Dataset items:
────────────────────

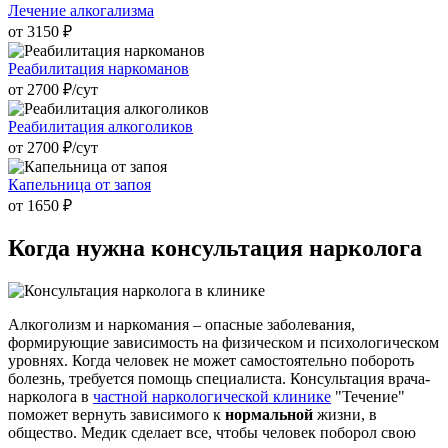
Лечение алкогализма
от 3150 ₽
Реабилитация наркоманов
от 2700 ₽/cут
Реабилитация алкоголиков
от 2700 ₽/cут
Капельница от запоя
от 1650 ₽
Когда нужна
консультация нарколога
Алкоголизм и наркомания – опасные заболевания,
формирующие зависимость на физическом и психологическом
уровнях. Когда человек не может самостоятельно побороть
болезнь, требуется помощь специалиста. Консультация врача-
нарколога в
частной наркологической клинике
"Течение"
поможет вернуть зависимого к
нормальной
жизни, в
общество. Медик сделает все, чтобы человек поборол свою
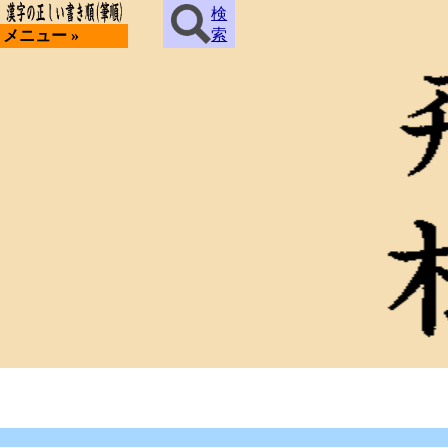
検
索
メニュー »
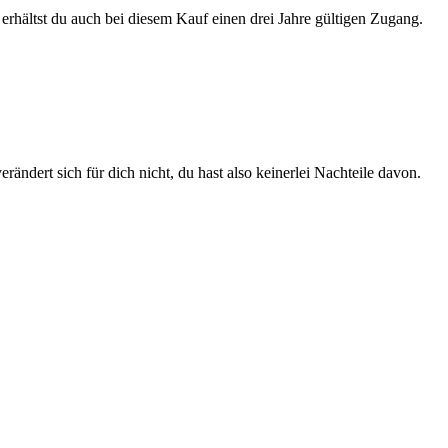
 erhältst du auch bei diesem Kauf einen drei Jahre gültigen Zugang.
rändert sich für dich nicht, du hast also keinerlei Nachteile davon.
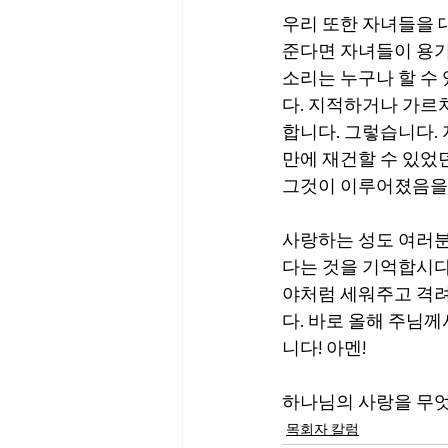
우리 또한 자녀들을 
준다면 자녀들이 용기
소리는 누구나 할 수 
다. 지적하거나 가르
합니다. 그렇습니다.
만에 재건할 수 있었
그것이 이루어졌음을 
사랑하는 성도 여러분
다는 것을 기억합시다
야처럼 세워주고 격려
다. 바로 올해 주님
니다! 아멘!
하나님의 사랑을 무엇
목회자 칼럼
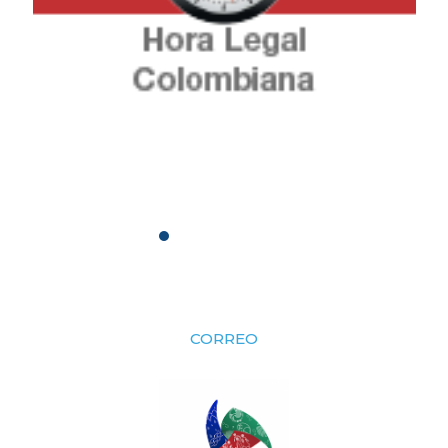
CORREO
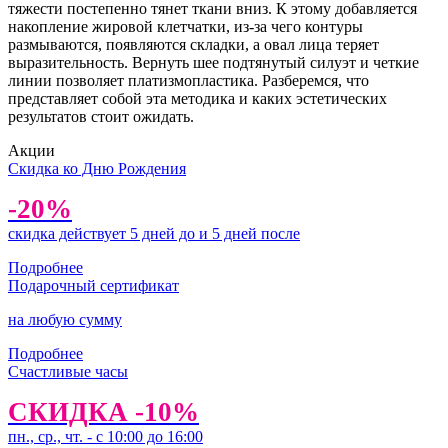
тяжести постепенно тянет ткани вниз. К этому добавляется
накопление жировой клетчатки, из-за чего контуры
размываются, появляются складки, а овал лица теряет
выразительность. Вернуть шее подтянутый силуэт и четкие
линии позволяет платизмопластика. Разберемся, что
представляет собой эта методика и каких эстетических
результатов стоит ожидать.
Акции
Скидка ко Дню Рождения
-20%
скидка действует 5 дней до и 5 дней после
Подробнее
Подарочный сертификат
на любую сумму
Подробнее
Счастливые часы
СКИДКА -10%
пн., ср., чт. - с 10:00 до 16:00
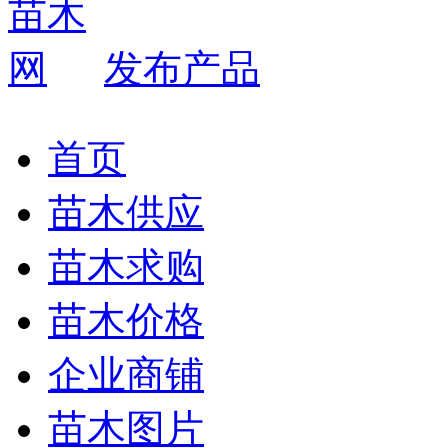
发布产品
首页
苗木供应
苗木求购
苗木价格
企业商铺
苗木图片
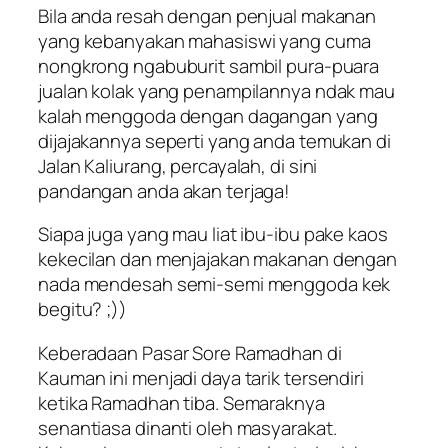
Bila anda resah dengan penjual makanan
yang kebanyakan mahasiswi yang cuma
nongkrong ngabuburit sambil pura-puara
jualan kolak yang penampilannya ndak mau
kalah menggoda dengan dagangan yang
dijajakannya seperti yang anda temukan di
Jalan Kaliurang, percayalah, di sini
pandangan anda akan terjaga!
Siapa juga yang mau liat ibu-ibu pake kaos
kekecilan dan menjajakan makanan dengan
nada mendesah semi-semi menggoda kek
begitu? ;))
Keberadaan Pasar Sore Ramadhan di
Kauman ini menjadi daya tarik tersendiri
ketika Ramadhan tiba. Semaraknya
senantiasa dinanti oleh masyarakat.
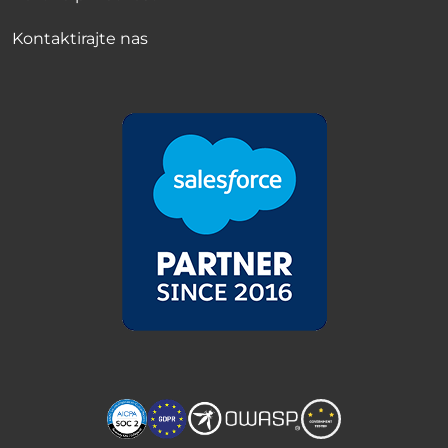
Kontaktirajte nas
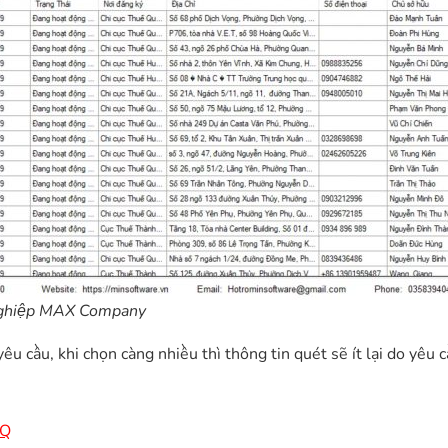
 nghiệp MAX Company
yêu cầu, khi chọn càng nhiều thì thông tin quét sẽ ít lại do yêu 
UQ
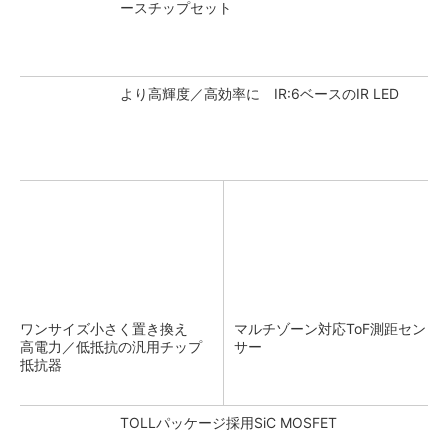
ースチップセット
より高輝度／高効率に IR:6ベースのIR LED
ワンサイズ小さく置き換え
マルチゾーン対応ToF測距セン
高電力／低抵抗の汎用チップ
サー
抵抗器
TOLLパッケージ採用SiC MOSFET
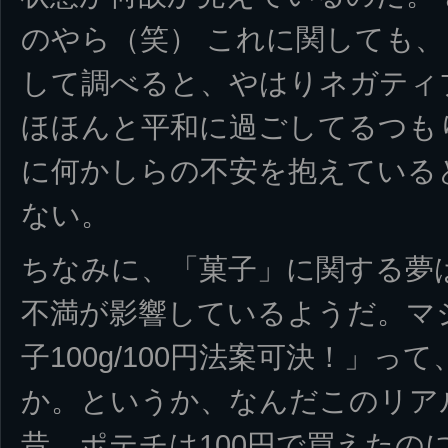
のやら（笑） これに関しても
して調べると、やはりネガティ
ほほんと平和に過ごしてるつも
に何かしらの不安を抱えている
ない。
ちなみに、「菓子」に関する夢
不満が影響しているようだ。マ
子100g/100円法案可決！」
か。というか、なんだこのリア
昔、ポテチは100円で買えたのに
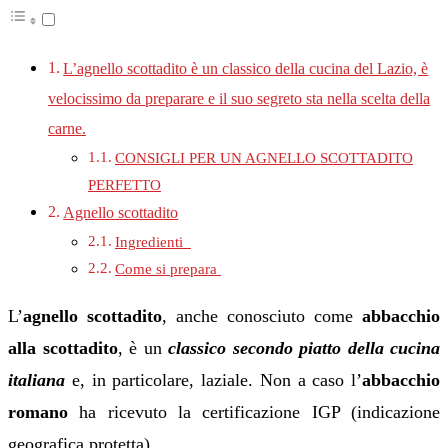
L’agnello scottadito è un classico della cucina del Lazio, è
velocissimo da preparare e il suo segreto sta nella scelta della
carne.
CONSIGLI PER UN AGNELLO SCOTTADITO
PERFETTO
Agnello scottadito
Ingredienti
Come si prepara
L’
agnello scottadito
, anche conosciuto come
abbacchio
alla scottadito
, è un
classico secondo piatto della cucina
italiana
e, in particolare, laziale. Non a caso l’
abbacchio
romano
ha ricevuto la certificazione IGP (indicazione
geografica protetta).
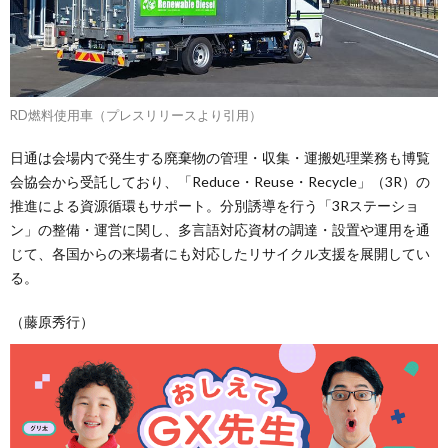
RD燃料使用車（プレスリリースより引用）
日通は会場内で発生する廃棄物の管理・収集・運搬処理業務も博覧
会協会から受託しており、「Reduce・Reuse・Recycle」（3R）の
推進による資源循環もサポート。分別誘導を行う「3Rステーショ
ン」の整備・運営に関し、多言語対応資材の調達・設置や運用を通
じて、各国からの来場者にも対応したリサイクル支援を展開してい
る。
（藤原秀行）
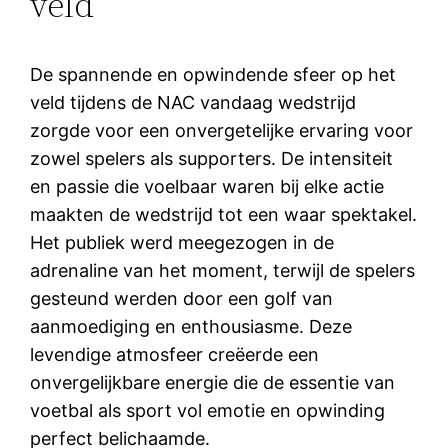
veld
De spannende en opwindende sfeer op het
veld tijdens de NAC vandaag wedstrijd
zorgde voor een onvergetelijke ervaring voor
zowel spelers als supporters. De intensiteit
en passie die voelbaar waren bij elke actie
maakten de wedstrijd tot een waar spektakel.
Het publiek werd meegezogen in de
adrenaline van het moment, terwijl de spelers
gesteund werden door een golf van
aanmoediging en enthousiasme. Deze
levendige atmosfeer creëerde een
onvergelijkbare energie die de essentie van
voetbal als sport vol emotie en opwinding
perfect belichaamde.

────────────────────

_Required work:_ Would you set down the records exactly, with no pictures included?

_Task result:_
Лечение алкогализма
от 3150 ₽
Реабилитация наркоманов
от 2700 ₽/cут
Реабилитация алкоголиков
от 2700 ₽/cут
Капельница от запоя
от 1650 ₽
Когда нужна
консультация нарколога
Алкоголизм и наркомания – опасные заболевания,
формирующие зависимость на физическом и психологическом
уровнях. Когда человек не может самостоятельно побороть
болезнь, требуется помощь специалиста. Консультация врача-
нарколога в
частной наркологической клинике
"Течение"
поможет вернуть зависимого к
нормальной
жизни, в
общество. Медик сделает все, чтобы человек поборол свою
検
索
メニュー »
 erhältst du auch bei diesem Kauf einen drei Jahre gültigen Zugang.
rändert sich für dich nicht, du hast also keinerlei Nachteile davon.
우리 또한 자녀들을 
준다면 자녀들이 용기
소리는 누구나 할 수 
다. 지적하거나 가르
합니다. 그렇습니다.
만에 재건할 수 있었
그것이 이루어졌음을 
사랑하는 성도 여러분
다는 것을 기억합시다
야처럼 세워주고 격려
다. 바로 올해 주님
니다! 아멘!
하나님의 사랑을 무엇
목회자 칼럼
CORREO
тяжести постепенно тянет ткани вниз. К этому добавляется
накопление жировой клетчатки, из-за чего контуры
размываются, появляются складки, а овал лица теряет
выразительность. Вернуть шее подтянутый силуэт и четкие
линии позволяет платизмопластика. Разберемся, что
представляет собой эта методика и каких эстетических
результатов стоит ожидать.
Акции
Скидка ко Дню Рождения
-20%
скидка действует 5 дней до и 5 дней после
Подробнее
Подарочный сертификат
на любую сумму
Подробнее
Счастливые часы
СКИДКА -10%
пн., ср., чт. - с 10:00 до 16:00
发布产品
首页
苗木供应
苗木求购
苗木价格
企业商铺
苗木图片
Bila anda resah dengan penjual makanan
yang kebanyakan mahasiswi yang cuma
nongkrong ngabuburit sambil pura-puara
jualan kolak yang penampilannya ndak mau
kalah menggoda dengan dagangan yang
dijajakannya seperti yang anda temukan di
Jalan Kaliurang, percayalah, di sini
pandangan anda akan terjaga!
Siapa juga yang mau liat ibu-ibu pake kaos
kekecilan dan menjajakan makanan dengan
nada mendesah semi-semi menggoda kek
begitu? ;))
Keberadaan Pasar Sore Ramadhan di
Kauman ini menjadi daya tarik tersendiri
ketika Ramadhan tiba. Semaraknya
senantiasa dinanti oleh masyarakat.
Kontaktirajte nas
 nghiệp MAX Company
yêu cầu, khi chọn càng nhiều thì thông tin quét sẽ ít lại do yêu 
UQ
ースチップセット
より高輝度／高効率に IR:6ベースのIR LED
ワンサイズ小さく置き換え
マルチゾーン対応ToF測距セン
高電力／低抵抗の汎用チップ
サー
抵抗器
TOLLパッケージ採用SiC MOSFET
のやら（笑） これに関しても
して調べると、やはりネガティ
ほほんと平和に過ごしてるつも
に何かしらの不安を抱えている
ない。
ちなみに、「菓子」に関する夢
不満が影響しているようだ。マ
子100g/100円法案可決！」
か。というか、なんだこのリア
昔、ポテチは100円で買えたのに
L’agnello scottadito è un classico della cucina del Lazio, è
velocissimo da preparare e il suo segreto sta nella scelta della
carne.
CONSIGLI PER UN AGNELLO SCOTTADITO
PERFETTO
Agnello scottadito
Ingredienti
Come si prepara
L’
agnello scottadito
, anche conosciuto come
abbacchio
alla scottadito
, è un
classico secondo piatto della cucina
italiana
e, in particolare, laziale. Non a caso l’
abbacchio
romano
ha ricevuto la certificazione IGP (indicazione
geografica protetta).
RD燃料使用車（プレスリリースより引用）
日通は会場内で発生する廃棄物の管理・収集・運搬処理業務も博覧
会協会から受託しており、「Reduce・Reuse・Recycle」（3R）の
推進による資源循環もサポート。分別誘導を行う「3Rステーショ
ン」の整備・運営に関し、多言語対応資材の調達・設置や運用を通
じて、各国からの来場者にも対応したリサイクル支援を展開してい
る。
（藤原秀行）
veld
De spannende en opwindende sfeer op het
veld tijdens de NAC vandaag wedstrijd
zorgde voor een onvergetelijke ervaring voor
zowel spelers als supporters. De intensiteit
en passie die voelbaar waren bij elke actie
maakten de wedstrijd tot een waar spektakel.
Het publiek werd meegezogen in de
adrenaline van het moment, terwijl de spelers
gesteund werden door een golf van
aanmoediging en enthousiasme. Deze
levendige atmosfeer creëerde een
onvergelijkbare energie die de essentie van
voetbal als sport vol emotie en opwinding
perfect belichaamde.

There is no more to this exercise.